World Bank accused of supporting evictions, rights abuses at Tanzanian park

October 6, 2023
in General
World Bank accused of supporting evictions, rights abuses at Tanzanian park
Share on FacebookShare on Twitter

In a report released last week, the US-based advocacy group The Oakland Institute accused the World Bank of complicity in what it said were serious human rights abuses committed by rangers at the Ruaha National Park in southern Tanzania.Rangers at Ruaha have received support from the bank through a program meant to boost tourism to the park.Human rights advocates and community leaders from the region who spoke to Mongabay said that rangers had carried out extrajudicial killings, sexual assaults, and livestock theft.The accusations are the latest in an ongoing clash over the rights of Indigenous peoples living in and near wildlife reserves in Tanzania, which draw billions of dollars per year in tourism revenue.

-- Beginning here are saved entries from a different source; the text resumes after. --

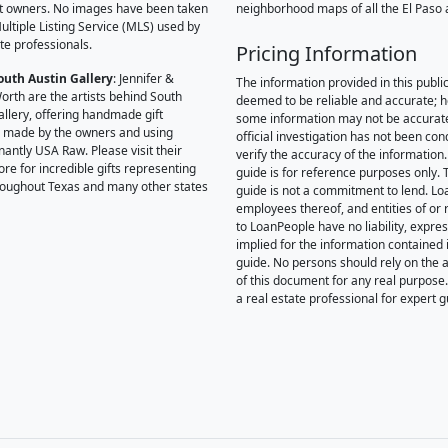
t owners. No images have been taken
neighborhood maps of all the El Paso 
ultiple Listing Service (MLS) used by
te professionals.
Pricing Information
outh Austin Gallery
: Jennifer &
The information provided in this public
orth are the artists behind South
deemed to be reliable and accurate; 
allery, offering handmade gift
some information may not be accurat
 made by the owners and using
official investigation has not been co
antly USA Raw. Please visit their
verify the accuracy of the information.
ore for incredible gifts representing
guide is for reference purposes only. 
hroughout Texas and many other states
guide is not a commitment to lend. L
employees thereof, and entities of or 
to LoanPeople have no liability, expre
implied for the information contained i
guide. No persons should rely on the 
of this document for any real purpose
a real estate professional for expert 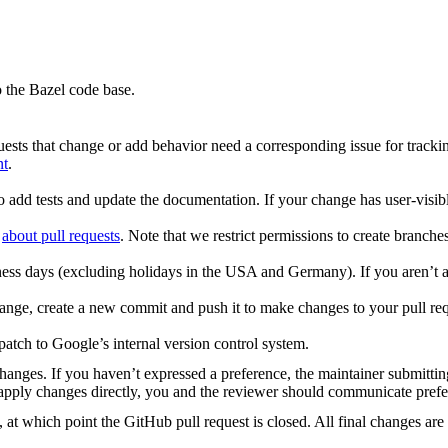
 the Bazel code base.
uests that change or add behavior need a corresponding issue for tracki
nt
.
o add tests and update the documentation. If your change has user-visibl
d
about pull requests
. Note that we restrict permissions to create branch
ess days (excluding holidays in the USA and Germany). If you aren’t a
ge, create a new commit and push it to make changes to your pull request
patch to Google’s internal version control system.
changes. If you haven’t expressed a preference, the maintainer submitt
to apply changes directly, you and the reviewer should communicate pref
 at which point the GitHub pull request is closed. All final changes are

Farmers and herders in southern Tanzania say rangers at Ruaha National Park have committed extrajudicial killings and livestock theft in a bid to drive them off their land to make way for tourists.

The allegations form the basis of a complaint submitted to the Inspection Panel of the World Bank, which is providing financial support to Ruaha and its Tanzanian National Parks Authority (TANAPA) rangers through a $150 million grant. Last week, the U.S.-based advocacy group The Oakland Institute released a report accusing the bank of violating its internal safeguards by turning a blind eye to human rights abuses it said TANAPA has committed.

According to the report, TANAPA rangers are responsible for a number of deaths in and around Ruaha in recent years, including during a single day in April 2021 when they killed a fisherman and two herders, one of whom was just 14 years old.

“TANAPA have been doing so many massacres and brutalizing villagers, capturing their cattle and killing them,” one community leader who requested anonymity told Mongabay in a phone interview.

The report said that in 2008, tens of thousands of Maasai, Datoga and Sangu residents of Mbari district, where Ruaha is located, suddenly found themselves living inside the park’s boundaries when its size was doubled by an edict from the Tanzanian government. Late last year, officials announced plans to resettle more than 20,000 of them from five villages in the park without their consultation.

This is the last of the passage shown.